** Records shown follows **
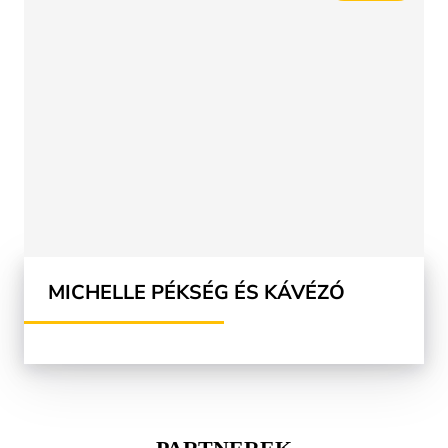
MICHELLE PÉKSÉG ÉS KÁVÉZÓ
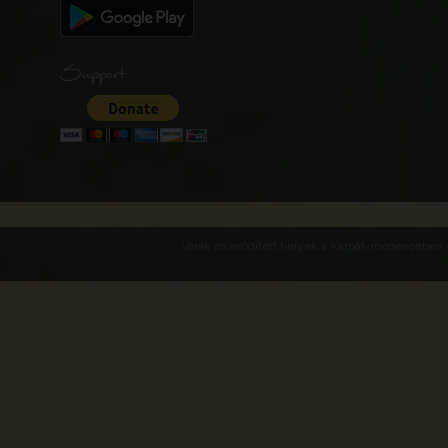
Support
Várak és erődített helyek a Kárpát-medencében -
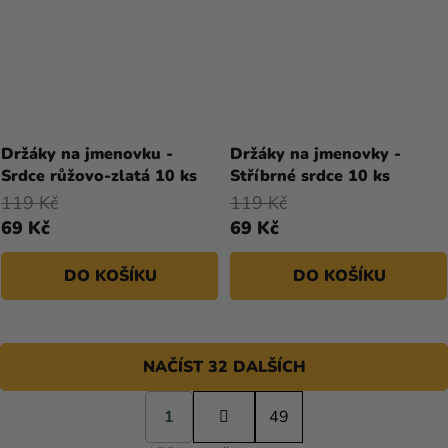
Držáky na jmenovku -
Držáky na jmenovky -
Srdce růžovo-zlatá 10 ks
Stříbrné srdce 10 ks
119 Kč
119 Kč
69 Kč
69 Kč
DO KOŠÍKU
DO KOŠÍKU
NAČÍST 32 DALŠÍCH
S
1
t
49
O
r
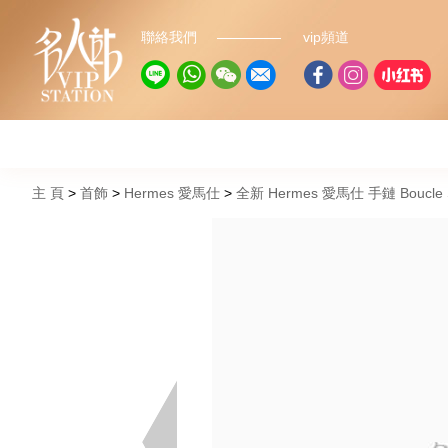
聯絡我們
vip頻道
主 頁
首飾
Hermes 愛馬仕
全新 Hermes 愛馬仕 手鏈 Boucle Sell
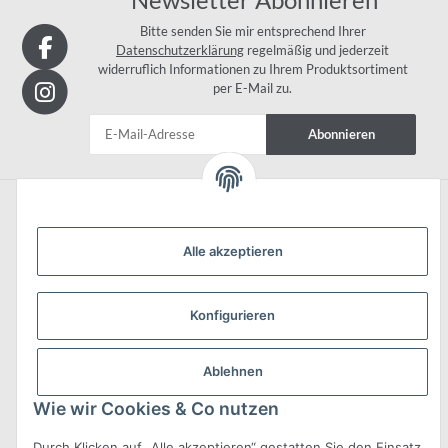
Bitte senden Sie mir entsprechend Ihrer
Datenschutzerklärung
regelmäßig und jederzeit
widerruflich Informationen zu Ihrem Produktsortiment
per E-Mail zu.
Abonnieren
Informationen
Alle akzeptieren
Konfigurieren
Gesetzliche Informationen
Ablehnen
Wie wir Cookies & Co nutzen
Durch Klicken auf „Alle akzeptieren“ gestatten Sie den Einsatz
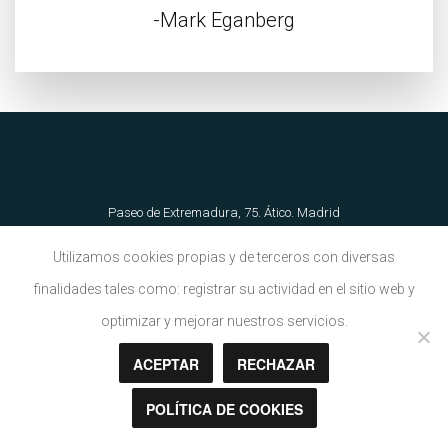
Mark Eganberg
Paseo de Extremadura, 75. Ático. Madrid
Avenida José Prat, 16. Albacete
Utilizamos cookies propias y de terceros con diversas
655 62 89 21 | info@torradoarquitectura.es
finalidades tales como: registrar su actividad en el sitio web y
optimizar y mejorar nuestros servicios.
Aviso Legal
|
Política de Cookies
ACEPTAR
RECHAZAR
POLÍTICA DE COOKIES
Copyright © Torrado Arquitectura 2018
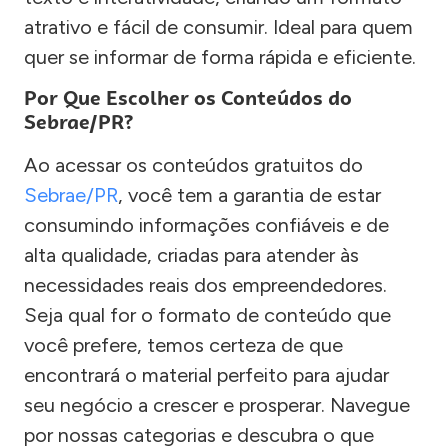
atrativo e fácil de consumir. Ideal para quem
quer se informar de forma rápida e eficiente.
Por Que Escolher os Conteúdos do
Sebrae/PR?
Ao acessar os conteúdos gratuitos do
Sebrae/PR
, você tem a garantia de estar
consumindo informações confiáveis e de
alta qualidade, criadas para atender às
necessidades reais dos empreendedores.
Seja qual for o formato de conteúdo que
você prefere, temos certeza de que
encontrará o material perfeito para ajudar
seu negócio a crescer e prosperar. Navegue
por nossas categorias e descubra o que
** End of Records shown **
Required action: Select every line in the records above that contains the word "Držáky".

Reply to the task:
Držáky na jmenovku -
Držáky na jmenovky -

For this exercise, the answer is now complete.